Por aborto libre me refiero al practicado en los países desarrollados a una mujer sana, matando un embrión o un feto sano; es decir, sin causa terapéutica. Y en una sociedad en la que afortunadamente se ha conquistado la libertad sexual, la situación de las madres solteras y de los hijos nacidos fuera del matrimonio no está penalizada o discriminada ni legal ni socialmente y la información sobre el control de la natalidad y los medios para ello están al alcance de todos. En una sociedad así, y con la información sobre sexualidad disponible y divulgada, el aborto es una forma agresiva, brutal y asesina de control de la natalidad.

Comparto, discrepando en esto de muchos católicos, las excepciones contempladas en la ley socialista -repito: socialista- de 1985 (peligro para la salud física o psíquica -este segundo supuesto fue el coladero: sólo comparto el primero- de la madre, que el embarazo sea resultado de una violación -humanamente comprensible aunque se sacrifica a un inocente- o graves taras del feto, lo que en mi opinión no incluye casos como el síndrome de Down).

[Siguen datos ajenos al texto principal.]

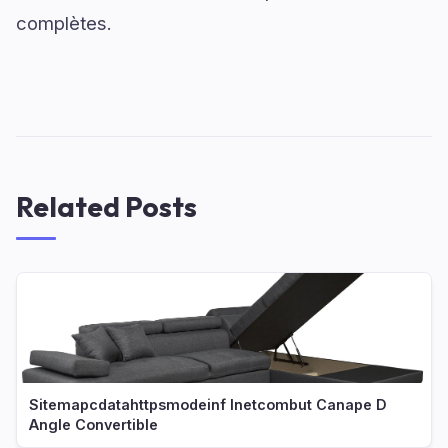
complètes.
Related Posts
Sitemapcdatahttpsmodeinf Inetcombut Canape D
Angle Convertible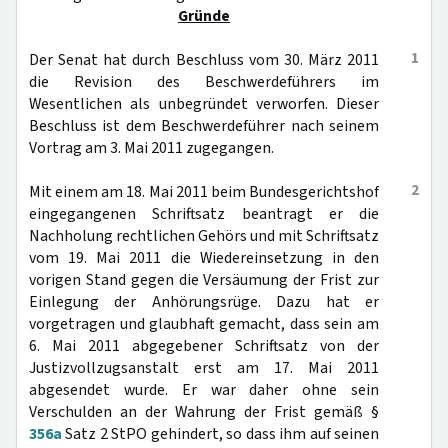
Gründe
1
Der Senat hat durch Beschluss vom 30. März 2011
die Revision des Beschwerdeführers im
Wesentlichen als unbegründet verworfen. Dieser
Beschluss ist dem Beschwerdeführer nach seinem
Vortrag am 3. Mai 2011 zugegangen.
2
Mit einem am 18. Mai 2011 beim Bundesgerichtshof
eingegangenen Schriftsatz beantragt er die
Nachholung rechtlichen Gehörs und mit Schriftsatz
vom 19. Mai 2011 die Wiedereinsetzung in den
vorigen Stand gegen die Versäumung der Frist zur
Einlegung der Anhörungsrüge. Dazu hat er
vorgetragen und glaubhaft gemacht, dass sein am
6. Mai 2011 abgegebener Schriftsatz von der
Justizvollzugsanstalt erst am 17. Mai 2011
abgesendet wurde. Er war daher ohne sein
Verschulden an der Wahrung der Frist gemäß §
356a
Satz 2 StPO gehindert, so dass ihm auf seinen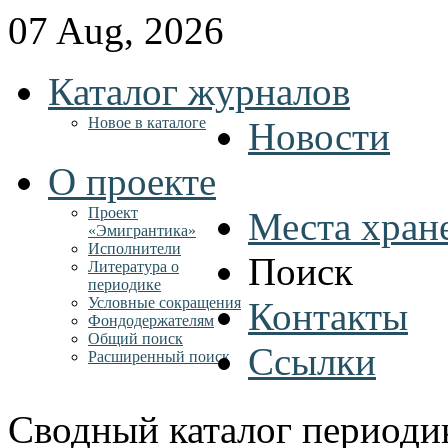
07 Aug, 2026
Каталог журналов
Новое в каталоге
Новости
О проекте
Проект
Места хран
«Эмигрантика»
Исполнители
Поиск
Литература о
периодике
Условные сокращения
Контакты
Фондодержателям
Общий поиск
Ссылки
Расширенный поиск
Сводный каталог периоди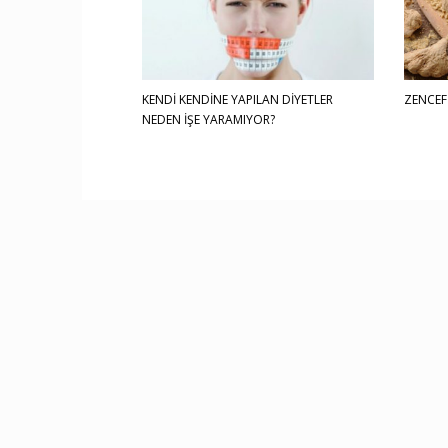
KENDİ KENDİNE YAPILAN DİYETLER
ZENCEF
NEDEN İŞE YARAMIYOR?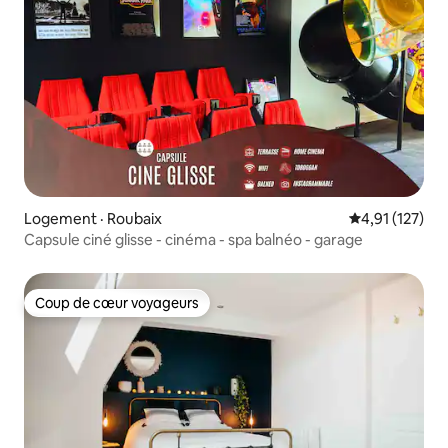
Logement · Roubaix
Note moyenne 
4,91 (127)
Capsule ciné glisse - cinéma - spa balnéo - garage
Coup de cœur voyageurs
Coup de cœur voyageurs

En cualquier caso el aborto es una desgracia, un trauma, algo indeseable, una medida extrema y brutal. Por eso me repugnó tanto la alegría de la vicepresidenta, las ministras y las diputadas socialistas cuando se aprobó la ley de 2010. Aun quien en conciencia considere necesaria esta ley, debe manifestar seriedad y hasta pesadumbre por su aprobación porque representa una muerte (la del feto), un trauma (el de la mujer que aborta) y un fracaso (el de la educación sexual). Además de un abuso legal que margina al hombre y futuro padre, cuya opinión sobre la muerte del que será su hijo (y que en el caso de nacer le acarreará las lógicas responsabilidades legales y económicas) se ignora.